Implement substring search and weighted sampling
Company: Google
Role: Machine Learning Engineer
Category: Coding & Algorithms
Difficulty: medium
Interview Round: Technical Screen
Quick Answer: This question evaluates algorithm design and analysis skills across string processing (efficient substring search) and randomized/data-structure techniques (weighted random sampling with update considerations), testing time/space complexity reasoning and probabilistic thinking for large-scale inputs.
Part 1: First Occurrence of a Pattern in Text
Constraints
- 0 <= len(text) <= 200000
- 0 <= len(pattern) <= 100000
- Strings may contain any characters
- Return 0 when pattern is empty
Examples
Input: ("abracadabra", "cada")
Expected Output: 4
Explanation: `cada` first appears in `abracadabra` starting at index 4.
Input: ("aaaaa", "bba")
Expected Output: -1
Explanation: The pattern does not occur in the text.
Input: ('', 'a')
Expected Output: -1
Explanation: A non-empty pattern cannot be found in an empty text.
Input: ("abc", "")
Expected Output: 0
Explanation: By definition, the empty pattern matches at index 0.
Input: ("mississippi", "issip")
Expected Output: 4
Explanation: `issip` starts at index 4.
Hints
- Think about how to reuse information from previous character matches instead of restarting the pattern from the beginning every time.
- Build an auxiliary array for the pattern that tells you the length of the longest proper prefix that is also a suffix up to each position.

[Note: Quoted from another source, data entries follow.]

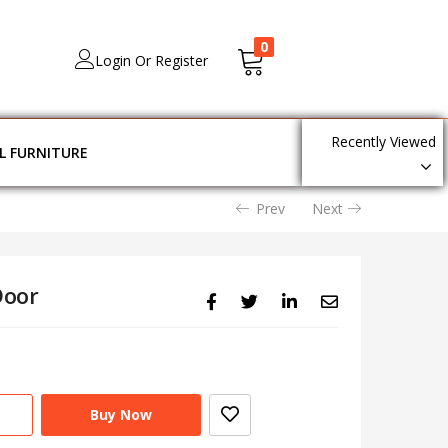
0
Login Or Register
Recently Viewed
L FURNITURE
Prev
Next
Door
Buy Now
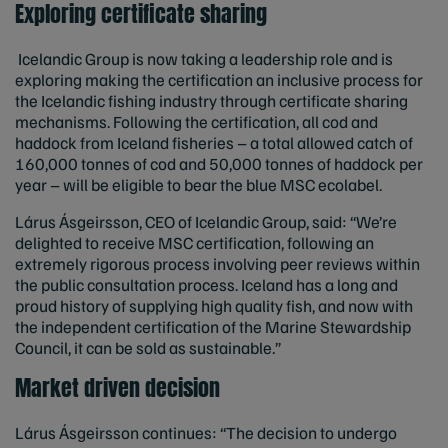
Exploring certificate sharing
Icelandic Group is now taking a leadership role and is
exploring making the certification an inclusive process for
the Icelandic fishing industry through certificate sharing
mechanisms. Following the certification, all cod and
haddock from Iceland fisheries – a total allowed catch of
160,000 tonnes of cod and 50,000 tonnes of haddock per
year – will be eligible to bear the blue MSC ecolabel.
Lárus Ásgeirsson, CEO of Icelandic Group, said: “We’re
delighted to receive MSC certification, following an
extremely rigorous process involving peer reviews within
the public consultation process. Iceland has a long and
proud history of supplying high quality fish, and now with
the independent certification of the Marine Stewardship
Council, it can be sold as sustainable.”
Market driven decision
Lárus Ásgeirsson continues: “The decision to undergo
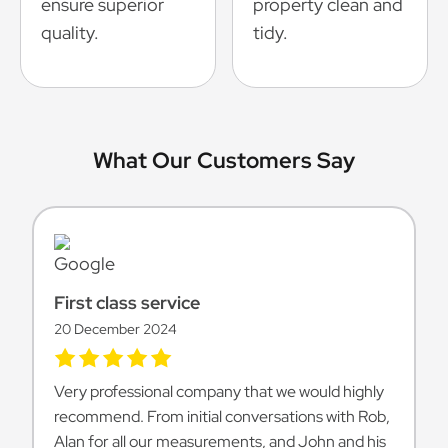
ensure superior
property clean and
quality.
tidy.
What Our Customers Say
First class service
20 December 2024
Very professional company that we would highly
recommend. From initial conversations with Rob,
Alan for all our measurements, and John and his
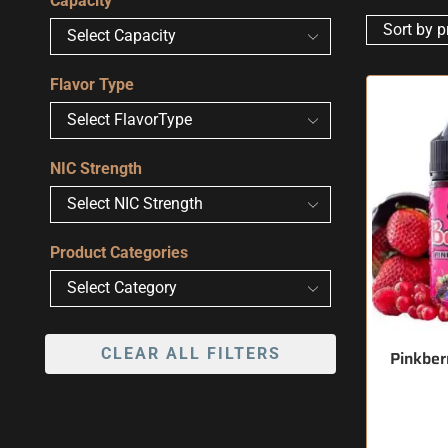
Capacity
Flavor Type
NIC Strength
Product Categories
CLEAR ALL FILTERS
Pinkberr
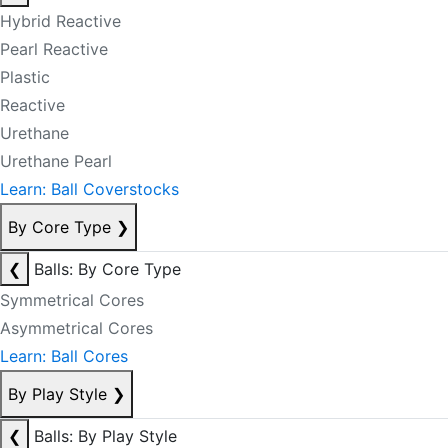
Hybrid Reactive
Pearl Reactive
Plastic
Reactive
Urethane
Urethane Pearl
Learn: Ball Coverstocks
By Core Type
❯
❮
Balls: By Core Type
Symmetrical Cores
Asymmetrical Cores
Learn: Ball Cores
By Play Style
❯
❮
Balls: By Play Style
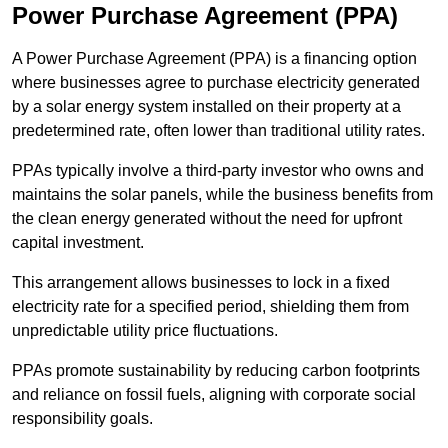
Power Purchase Agreement (PPA)
A Power Purchase Agreement (PPA) is a financing option
where businesses agree to purchase electricity generated
by a solar energy system installed on their property at a
predetermined rate, often lower than traditional utility rates.
PPAs typically involve a third-party investor who owns and
maintains the solar panels, while the business benefits from
the clean energy generated without the need for upfront
capital investment.
This arrangement allows businesses to lock in a fixed
electricity rate for a specified period, shielding them from
unpredictable utility price fluctuations.
PPAs promote sustainability by reducing carbon footprints
and reliance on fossil fuels, aligning with corporate social
responsibility goals.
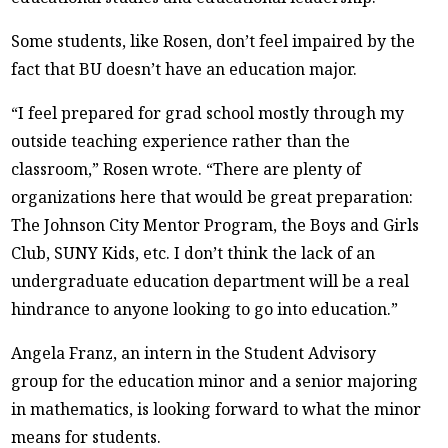
Some students, like Rosen, don’t feel impaired by the
fact that BU doesn’t have an education major.
“I feel prepared for grad school mostly through my
outside teaching experience rather than the
classroom,” Rosen wrote. “There are plenty of
organizations here that would be great preparation:
The Johnson City Mentor Program, the Boys and Girls
Club, SUNY Kids, etc. I don’t think the lack of an
undergraduate education department will be a real
hindrance to anyone looking to go into education.”
Angela Franz, an intern in the Student Advisory
group for the education minor and a senior majoring
in mathematics, is looking forward to what the minor
means for students.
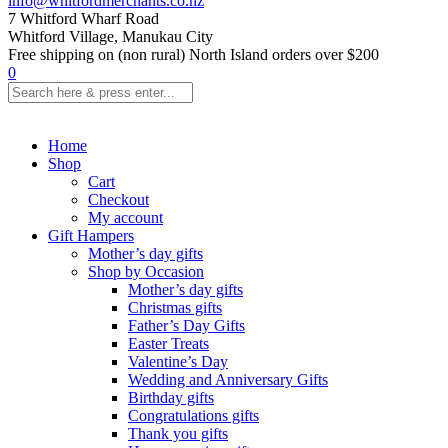
info@whitfordmerchants.co.nz
7 Whitford Wharf Road
Whitford Village, Manukau City
Free shipping on (non rural) North Island orders over $200
0
Home
Shop
Cart
Checkout
My account
Gift Hampers
Mother’s day gifts
Shop by Occasion
Mother’s day gifts
Christmas gifts
Father’s Day Gifts
Easter Treats
Valentine’s Day
Wedding and Anniversary Gifts
Birthday gifts
Congratulations gifts
Thank you gifts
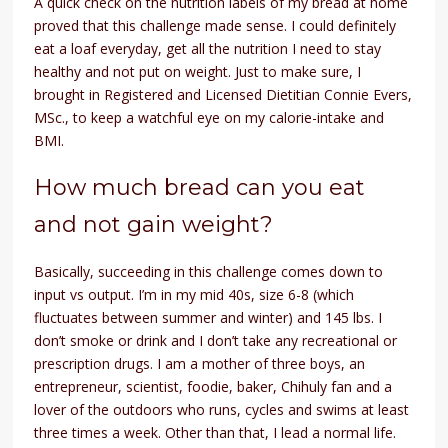
A quick check on the nutrition labels of my bread at home
proved that this challenge made sense. I could definitely
eat a loaf everyday, get all the nutrition I need to stay
healthy and not put on weight. Just to make sure, I
brought in Registered and Licensed Dietitian Connie Evers,
MSc., to keep a watchful eye on my calorie-intake and
BMI.
How much bread can you eat
and not gain weight?
Basically, succeeding in this challenge comes down to
input vs output. I’m in my mid 40s, size 6-8 (which
fluctuates between summer and winter) and 145 lbs. I
don’t smoke or drink and I don’t take any recreational or
prescription drugs. I am a mother of three boys, an
entrepreneur, scientist, foodie, baker, Chihuly fan and a
lover of the outdoors who runs, cycles and swims at least
three times a week. Other than that, I lead a normal life.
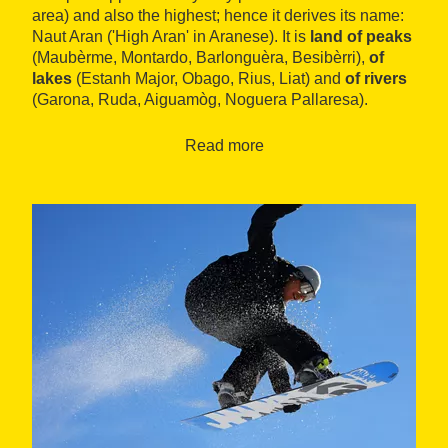
area) and also the highest; hence it derives its name:
Naut Aran ('High Aran' in Aranese). It is
land of peaks
(Maubèrme, Montardo, Barlonguèra, Besibèrri),
of
lakes
(Estanh Major, Obago, Rius, Liat) and
of rivers
(Garona, Ruda, Aiguamòg, Noguera Pallaresa).
Read more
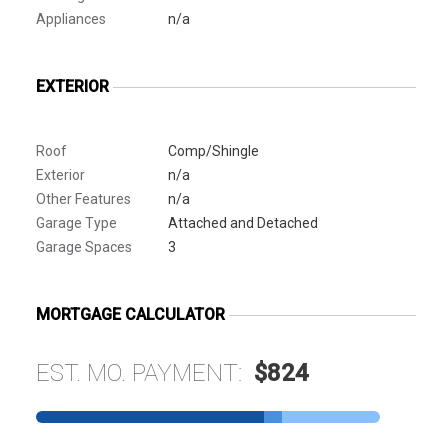
Appliances
n/a
EXTERIOR
Roof
Comp/Shingle
Exterior
n/a
Other Features
n/a
Garage Type
Attached and Detached
Garage Spaces
3
MORTGAGE CALCULATOR
EST. MO. PAYMENT:
$824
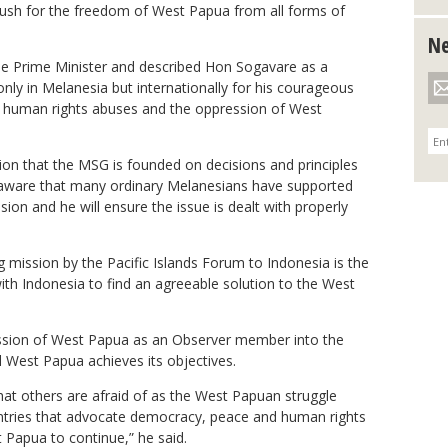
ush for the freedom of West Papua from all forms of
Ne
e Prime Minister and described Hon Sogavare as a
only in Melanesia but internationally for his courageous
e human rights abuses and the oppression of West
ion that the MSG is founded on decisions and principles
 aware that many ordinary Melanesians have supported
on and he will ensure the issue is dealt with properly
ng mission by the Pacific Islands Forum to Indonesia is the
with Indonesia to find an agreeable solution to the West
sion of West Papua as an Observer member into the
l West Papua achieves its objectives.
hat others are afraid of as the West Papuan struggle
untries that advocate democracy, peace and human rights
 Papua to continue,” he said.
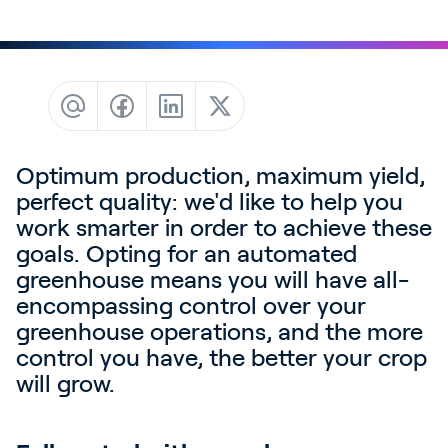
Contact
News & Insights
Customer Stories
Events
Service and Support
Optimum production, maximum yield,
Partners
perfect quality: we'd like to help you
work smarter in order to achieve these
Academy
goals. Opting for an automated
greenhouse means you will have all-
encompassing control over your
greenhouse operations, and the more
Sign In
control you have, the better your crop
will grow.
English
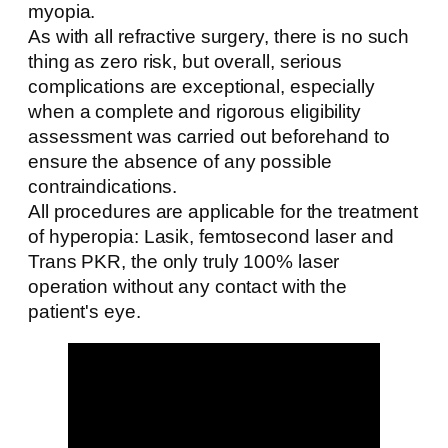
myopia.
As with all refractive surgery, there is no such
thing as zero risk, but overall, serious
complications are exceptional, especially
when a complete and rigorous eligibility
assessment was carried out beforehand to
ensure the absence of any possible
contraindications.
All procedures are applicable for the treatment
of hyperopia: Lasik, femtosecond laser and
Trans PKR, the only truly 100% laser
operation without any contact with the
patient's eye.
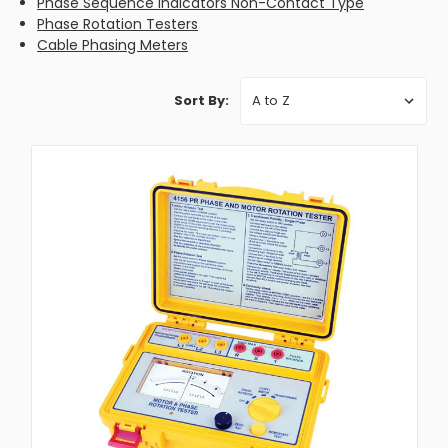
Phase Sequence Indicators Non-Contact Type
Phase Rotation Testers
Cable Phasing Meters
Sort By:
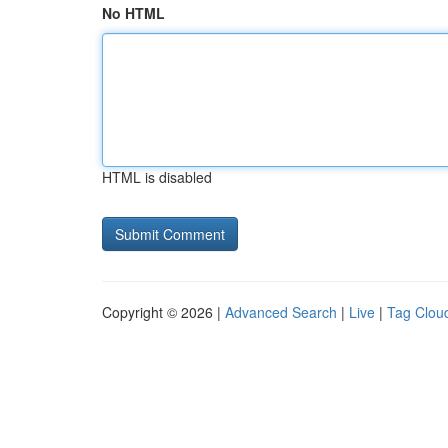
No HTML
HTML is disabled
Copyright © 2026 |
Advanced Search
|
Live
|
Tag Clou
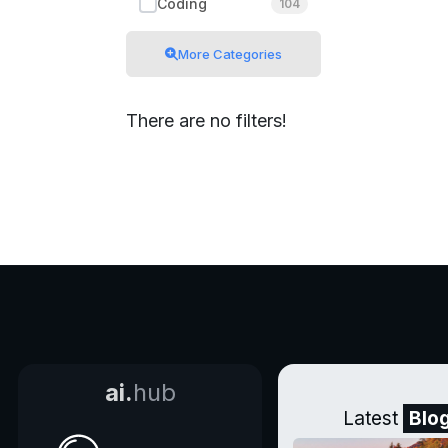
Coding
104
More Categories
There are no filters!
ai.
hub
Latest
Blo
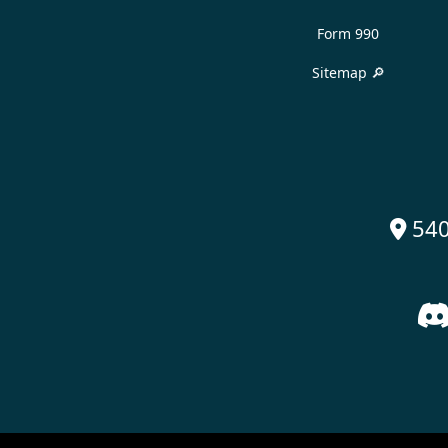
Form 990
Sitemap 🔎
540

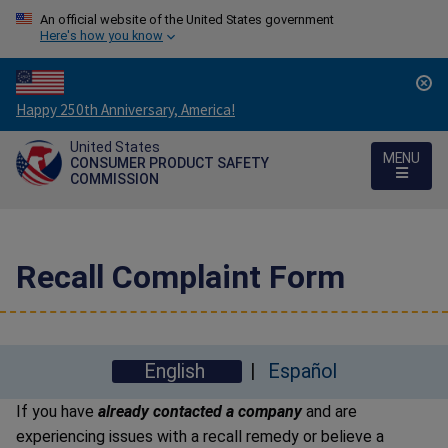
An official website of the United States government
Here's how you know
Countdown
Happy 250th Anniversary, America!
to
United States
America's
MENU
CONSUMER PRODUCT SAFETY
250th
COMMISSION
Anniversary:
/
Recall Complaint Form
English
Español
If you have
already contacted a company
and are
experiencing issues with a recall remedy or believe a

Part 2: Deterministic Weighted Picker
Constraints
- 1 <= len(weights) <= 200000
- 1 <= weights[i] <= 1000000000
- 0 <= len(draws) <= 200000
- Each draw satisfies 1 <= draw <= sum(weights)
Examples
Input: ([1, 3], [1, 2, 4])
Expected Output: [0, 1, 1]
Explanation: Prefix sums are [1, 4]. Draw 1 maps to index 0, while draws 2 and 4 map to index 1.
Input: ([2, 5, 3], [1, 2, 3, 7, 8, 10])
Expected Output: [0, 0, 1, 1, 2, 2]
Explanation: Prefix sums are [2, 7, 10], so ranges 1-2, 3-7, and 8-10 map to indices 0, 1, and 2.
Input: ([10], [1, 5, 10])
Expected Output: [0, 0, 0]
Explanation: With only one weight, every draw selects index 0.
Input: ([3, 1, 2], [3, 4, 6])
Expected Output: [0, 1, 2]
Explanation: This checks exact prefix boundaries: prefix sums are [3, 4, 6].
Input: ([4, 1, 1], [])
Expected Output: []
Explanation: No draws means no picks to return.
Hints
- If you know the prefix sums of the weights, each draw becomes a search for the first prefix sum that is at least that draw value.
- For static weights, prefix sums plus binary search are enough. For frequent updates, think about Fenwick trees or segment trees.